Sheffield United: Shattered dreams, broken bones and new beginnings
Nigel Adkins has many memories of his time as a Wigan Athletic player.
Some positive and others, the Sheffield United manager acknowledged earlier this week, excruciatingly painful.
“I remember breaking my cheekbone while I was there, fracturing my wrist and my finger and also getting a double fracture of the spine. Oh, and I saved a John Barnes penalty in front of The Kop. The supporters named their bar after me; ‘Steady’. That’s what I used to shout. They sent me something when we were at Southampton saying they were still going strong then. Whether it still is or not, I honestly don’t know.”

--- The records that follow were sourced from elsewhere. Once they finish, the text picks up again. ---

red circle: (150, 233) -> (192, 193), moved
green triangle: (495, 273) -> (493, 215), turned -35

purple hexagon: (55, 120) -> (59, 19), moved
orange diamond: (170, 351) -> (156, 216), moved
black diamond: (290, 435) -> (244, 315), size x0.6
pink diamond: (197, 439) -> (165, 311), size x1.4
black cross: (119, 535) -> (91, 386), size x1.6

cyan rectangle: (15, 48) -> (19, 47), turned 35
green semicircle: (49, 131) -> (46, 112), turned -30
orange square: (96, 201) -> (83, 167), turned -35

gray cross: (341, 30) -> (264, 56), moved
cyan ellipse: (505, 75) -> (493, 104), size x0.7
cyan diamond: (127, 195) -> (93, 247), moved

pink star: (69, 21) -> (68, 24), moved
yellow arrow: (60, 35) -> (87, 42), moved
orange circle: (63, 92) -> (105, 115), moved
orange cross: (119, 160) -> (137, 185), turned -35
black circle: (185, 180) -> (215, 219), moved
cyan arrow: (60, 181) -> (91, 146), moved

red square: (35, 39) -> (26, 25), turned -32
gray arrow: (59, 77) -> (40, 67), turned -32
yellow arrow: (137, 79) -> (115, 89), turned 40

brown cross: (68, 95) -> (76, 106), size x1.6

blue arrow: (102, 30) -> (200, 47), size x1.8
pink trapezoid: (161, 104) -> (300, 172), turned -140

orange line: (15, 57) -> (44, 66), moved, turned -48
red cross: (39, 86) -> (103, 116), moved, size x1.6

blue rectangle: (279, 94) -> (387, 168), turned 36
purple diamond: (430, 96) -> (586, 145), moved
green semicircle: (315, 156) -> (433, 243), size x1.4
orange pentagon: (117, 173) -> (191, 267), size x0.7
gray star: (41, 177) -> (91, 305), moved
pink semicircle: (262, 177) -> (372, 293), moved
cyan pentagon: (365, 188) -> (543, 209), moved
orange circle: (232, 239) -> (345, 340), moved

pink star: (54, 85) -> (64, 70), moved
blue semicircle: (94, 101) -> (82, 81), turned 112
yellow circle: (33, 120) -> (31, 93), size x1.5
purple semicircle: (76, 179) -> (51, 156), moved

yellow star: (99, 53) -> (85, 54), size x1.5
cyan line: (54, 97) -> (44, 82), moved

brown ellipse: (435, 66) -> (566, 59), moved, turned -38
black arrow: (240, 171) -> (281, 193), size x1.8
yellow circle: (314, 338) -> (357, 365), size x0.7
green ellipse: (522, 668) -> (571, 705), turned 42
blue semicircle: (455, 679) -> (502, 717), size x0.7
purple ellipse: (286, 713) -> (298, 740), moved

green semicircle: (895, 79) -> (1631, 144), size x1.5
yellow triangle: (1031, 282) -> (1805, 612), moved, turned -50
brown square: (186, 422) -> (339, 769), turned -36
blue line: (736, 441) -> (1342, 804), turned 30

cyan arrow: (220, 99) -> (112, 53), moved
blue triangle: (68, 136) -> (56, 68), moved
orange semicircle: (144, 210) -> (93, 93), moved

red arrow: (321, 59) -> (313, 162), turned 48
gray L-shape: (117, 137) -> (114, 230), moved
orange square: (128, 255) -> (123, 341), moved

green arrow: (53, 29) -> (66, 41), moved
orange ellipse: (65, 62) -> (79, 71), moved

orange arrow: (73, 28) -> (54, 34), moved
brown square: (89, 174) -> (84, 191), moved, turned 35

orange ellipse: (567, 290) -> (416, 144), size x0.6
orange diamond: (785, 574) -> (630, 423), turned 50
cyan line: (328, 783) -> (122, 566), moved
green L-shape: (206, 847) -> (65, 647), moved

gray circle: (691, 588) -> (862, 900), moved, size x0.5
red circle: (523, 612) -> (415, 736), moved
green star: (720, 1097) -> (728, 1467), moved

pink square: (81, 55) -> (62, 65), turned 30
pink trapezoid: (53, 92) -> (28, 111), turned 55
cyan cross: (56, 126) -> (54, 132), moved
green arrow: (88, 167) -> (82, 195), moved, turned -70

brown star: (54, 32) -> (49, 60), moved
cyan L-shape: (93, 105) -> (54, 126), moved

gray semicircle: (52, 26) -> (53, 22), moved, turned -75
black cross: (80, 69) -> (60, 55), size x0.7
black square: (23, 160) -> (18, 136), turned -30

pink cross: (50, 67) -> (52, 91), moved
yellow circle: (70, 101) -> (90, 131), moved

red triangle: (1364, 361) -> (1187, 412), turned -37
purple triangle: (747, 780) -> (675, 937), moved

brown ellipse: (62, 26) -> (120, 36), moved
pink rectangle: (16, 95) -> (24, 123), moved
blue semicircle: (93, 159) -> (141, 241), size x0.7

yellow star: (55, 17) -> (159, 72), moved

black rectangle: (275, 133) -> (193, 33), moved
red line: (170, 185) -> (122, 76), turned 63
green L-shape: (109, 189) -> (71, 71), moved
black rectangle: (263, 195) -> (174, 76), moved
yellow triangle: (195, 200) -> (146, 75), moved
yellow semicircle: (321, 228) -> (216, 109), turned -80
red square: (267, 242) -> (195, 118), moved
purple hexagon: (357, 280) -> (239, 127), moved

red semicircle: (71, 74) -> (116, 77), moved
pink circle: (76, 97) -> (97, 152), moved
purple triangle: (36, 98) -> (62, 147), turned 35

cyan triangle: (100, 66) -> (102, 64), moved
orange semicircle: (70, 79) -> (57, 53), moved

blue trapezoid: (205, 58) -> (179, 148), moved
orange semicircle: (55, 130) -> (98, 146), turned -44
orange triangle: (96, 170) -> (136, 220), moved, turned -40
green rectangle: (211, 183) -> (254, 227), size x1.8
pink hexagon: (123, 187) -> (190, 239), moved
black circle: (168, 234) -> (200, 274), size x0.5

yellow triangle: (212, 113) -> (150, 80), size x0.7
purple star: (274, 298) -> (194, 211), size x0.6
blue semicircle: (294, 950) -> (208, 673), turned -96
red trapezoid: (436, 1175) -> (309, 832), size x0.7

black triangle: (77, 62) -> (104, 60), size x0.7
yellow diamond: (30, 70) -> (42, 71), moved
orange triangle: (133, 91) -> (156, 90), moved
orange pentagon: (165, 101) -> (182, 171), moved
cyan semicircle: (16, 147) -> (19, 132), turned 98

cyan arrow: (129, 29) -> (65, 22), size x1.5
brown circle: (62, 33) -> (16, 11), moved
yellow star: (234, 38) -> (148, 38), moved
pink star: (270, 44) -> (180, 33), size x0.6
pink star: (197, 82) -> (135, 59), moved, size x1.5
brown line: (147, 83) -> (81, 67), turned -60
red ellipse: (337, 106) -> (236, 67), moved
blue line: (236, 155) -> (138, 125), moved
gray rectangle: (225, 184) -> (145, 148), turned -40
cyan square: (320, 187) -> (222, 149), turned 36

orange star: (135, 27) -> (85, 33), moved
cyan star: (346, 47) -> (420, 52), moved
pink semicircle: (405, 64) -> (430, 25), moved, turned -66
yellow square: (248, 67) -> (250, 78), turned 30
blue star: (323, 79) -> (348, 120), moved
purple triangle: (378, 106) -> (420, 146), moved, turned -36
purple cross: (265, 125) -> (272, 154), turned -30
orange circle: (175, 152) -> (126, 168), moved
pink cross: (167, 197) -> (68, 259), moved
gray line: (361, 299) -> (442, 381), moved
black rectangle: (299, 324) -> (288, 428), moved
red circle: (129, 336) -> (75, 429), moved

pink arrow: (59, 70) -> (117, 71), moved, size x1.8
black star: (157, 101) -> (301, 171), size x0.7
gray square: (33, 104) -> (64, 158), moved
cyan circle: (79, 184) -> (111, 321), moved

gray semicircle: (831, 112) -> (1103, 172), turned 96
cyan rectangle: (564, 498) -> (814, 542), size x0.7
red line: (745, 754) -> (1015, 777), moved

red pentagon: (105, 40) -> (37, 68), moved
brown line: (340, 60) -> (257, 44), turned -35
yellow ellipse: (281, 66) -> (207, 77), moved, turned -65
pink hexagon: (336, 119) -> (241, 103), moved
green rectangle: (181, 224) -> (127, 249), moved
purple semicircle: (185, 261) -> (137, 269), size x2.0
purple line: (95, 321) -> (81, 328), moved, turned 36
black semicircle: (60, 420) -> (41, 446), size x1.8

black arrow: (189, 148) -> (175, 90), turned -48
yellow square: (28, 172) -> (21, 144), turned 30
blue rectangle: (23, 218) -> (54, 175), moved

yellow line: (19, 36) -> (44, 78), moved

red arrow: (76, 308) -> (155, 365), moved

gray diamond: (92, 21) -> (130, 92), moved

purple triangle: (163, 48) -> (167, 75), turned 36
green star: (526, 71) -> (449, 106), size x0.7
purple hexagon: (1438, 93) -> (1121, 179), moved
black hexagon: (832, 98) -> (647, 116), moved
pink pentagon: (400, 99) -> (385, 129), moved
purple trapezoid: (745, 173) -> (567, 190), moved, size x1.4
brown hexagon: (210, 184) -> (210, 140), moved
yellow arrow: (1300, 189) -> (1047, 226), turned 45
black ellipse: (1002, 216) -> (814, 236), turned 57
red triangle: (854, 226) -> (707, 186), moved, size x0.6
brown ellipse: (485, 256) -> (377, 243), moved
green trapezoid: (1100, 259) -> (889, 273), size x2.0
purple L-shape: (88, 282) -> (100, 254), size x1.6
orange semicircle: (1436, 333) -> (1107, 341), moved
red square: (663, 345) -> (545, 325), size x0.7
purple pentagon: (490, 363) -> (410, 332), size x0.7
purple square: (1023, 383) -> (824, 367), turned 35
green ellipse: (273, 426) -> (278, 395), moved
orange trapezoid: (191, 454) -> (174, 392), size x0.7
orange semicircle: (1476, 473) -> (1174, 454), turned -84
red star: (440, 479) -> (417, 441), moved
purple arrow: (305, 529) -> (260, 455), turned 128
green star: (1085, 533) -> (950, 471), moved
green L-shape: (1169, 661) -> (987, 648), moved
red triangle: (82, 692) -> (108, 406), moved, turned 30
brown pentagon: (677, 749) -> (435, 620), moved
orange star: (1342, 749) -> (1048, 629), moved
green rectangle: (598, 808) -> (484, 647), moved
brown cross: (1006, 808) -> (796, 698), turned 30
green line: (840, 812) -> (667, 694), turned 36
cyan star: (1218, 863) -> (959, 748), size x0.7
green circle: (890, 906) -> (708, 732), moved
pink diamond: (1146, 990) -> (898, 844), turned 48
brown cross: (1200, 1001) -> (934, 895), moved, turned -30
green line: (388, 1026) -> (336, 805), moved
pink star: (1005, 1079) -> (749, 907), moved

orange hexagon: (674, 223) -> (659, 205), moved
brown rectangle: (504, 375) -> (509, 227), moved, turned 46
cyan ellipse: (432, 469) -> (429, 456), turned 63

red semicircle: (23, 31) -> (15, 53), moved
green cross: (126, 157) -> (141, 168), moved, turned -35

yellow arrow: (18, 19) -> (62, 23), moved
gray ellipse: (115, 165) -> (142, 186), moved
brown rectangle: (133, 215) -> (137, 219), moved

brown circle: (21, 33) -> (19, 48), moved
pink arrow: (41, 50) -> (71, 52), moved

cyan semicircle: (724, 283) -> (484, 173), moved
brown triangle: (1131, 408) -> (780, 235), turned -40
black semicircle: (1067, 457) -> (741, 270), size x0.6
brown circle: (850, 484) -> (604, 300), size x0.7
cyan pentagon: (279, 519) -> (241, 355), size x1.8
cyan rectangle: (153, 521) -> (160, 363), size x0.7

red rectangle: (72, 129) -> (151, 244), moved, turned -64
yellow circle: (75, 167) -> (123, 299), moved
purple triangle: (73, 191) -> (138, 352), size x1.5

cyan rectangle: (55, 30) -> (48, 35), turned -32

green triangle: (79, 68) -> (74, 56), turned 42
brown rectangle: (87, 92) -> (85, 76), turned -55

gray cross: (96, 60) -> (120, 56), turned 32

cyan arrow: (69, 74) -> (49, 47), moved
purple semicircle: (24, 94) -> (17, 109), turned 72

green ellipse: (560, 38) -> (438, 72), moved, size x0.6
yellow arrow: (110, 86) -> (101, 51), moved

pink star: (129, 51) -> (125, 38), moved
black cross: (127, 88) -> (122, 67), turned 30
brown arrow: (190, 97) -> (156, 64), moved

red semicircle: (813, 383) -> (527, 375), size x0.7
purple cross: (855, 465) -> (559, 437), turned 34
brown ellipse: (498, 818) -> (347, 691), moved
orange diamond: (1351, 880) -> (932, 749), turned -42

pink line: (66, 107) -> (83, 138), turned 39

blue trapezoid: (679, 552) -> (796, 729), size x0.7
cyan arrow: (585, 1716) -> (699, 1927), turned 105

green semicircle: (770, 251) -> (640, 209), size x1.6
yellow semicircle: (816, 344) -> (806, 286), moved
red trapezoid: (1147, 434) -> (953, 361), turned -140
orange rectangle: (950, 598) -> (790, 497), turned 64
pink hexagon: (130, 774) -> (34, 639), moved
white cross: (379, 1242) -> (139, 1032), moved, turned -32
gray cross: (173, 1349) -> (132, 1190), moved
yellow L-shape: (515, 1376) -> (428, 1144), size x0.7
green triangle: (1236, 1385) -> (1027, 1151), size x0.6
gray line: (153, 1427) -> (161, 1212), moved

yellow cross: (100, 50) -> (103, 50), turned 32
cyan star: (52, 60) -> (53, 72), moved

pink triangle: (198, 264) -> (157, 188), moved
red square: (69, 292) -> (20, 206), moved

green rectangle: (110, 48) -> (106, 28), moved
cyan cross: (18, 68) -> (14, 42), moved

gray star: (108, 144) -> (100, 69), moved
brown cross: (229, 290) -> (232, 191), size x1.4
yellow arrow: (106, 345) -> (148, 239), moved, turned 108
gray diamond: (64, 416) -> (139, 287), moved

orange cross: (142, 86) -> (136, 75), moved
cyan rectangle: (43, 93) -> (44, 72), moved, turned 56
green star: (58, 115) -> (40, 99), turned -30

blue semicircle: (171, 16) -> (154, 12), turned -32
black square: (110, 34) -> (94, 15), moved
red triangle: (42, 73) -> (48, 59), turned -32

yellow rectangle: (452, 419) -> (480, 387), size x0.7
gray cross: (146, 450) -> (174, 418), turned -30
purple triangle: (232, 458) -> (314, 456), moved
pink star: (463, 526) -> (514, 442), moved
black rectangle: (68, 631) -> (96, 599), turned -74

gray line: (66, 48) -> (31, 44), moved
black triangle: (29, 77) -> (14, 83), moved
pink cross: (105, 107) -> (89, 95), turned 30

Much has changed at Wigan since the days when, as a young goalkeeper, Adkins used his catchphrase to marshall defenders at Springfield Park. The ground, which hosted the club’s first ever match in the Football League, is now a housing estate and a team whose ambitions once stretched to rubbing shoulders with the likes of Liverpool in knockout competitions recently celebrated lifting the FA Cup.
Wigan was also the place where, having suffered that debilitating back injury in 1993, Adkins pressed ahead with forging his coaching career. Twenty-two years, three clubs and four promotions after becoming player/manager of Bangor City, he took charge of Sheffield United with whom he returns to Lancashire today.
“It’s a game which, for obvious reasons, I’m looking forward too,” Adkins told The Star during his pre-match media briefing on Tuesday afternoon. “It’s where I spent the majority of my time as a player. They won the FA Cup not so long back so it just goes to show how challenging it is to stay at the top. Football changes all the time and, if you take your foot of the gas or don’t accept that, you’ll get hurt. You’ve got to be on it all the time.”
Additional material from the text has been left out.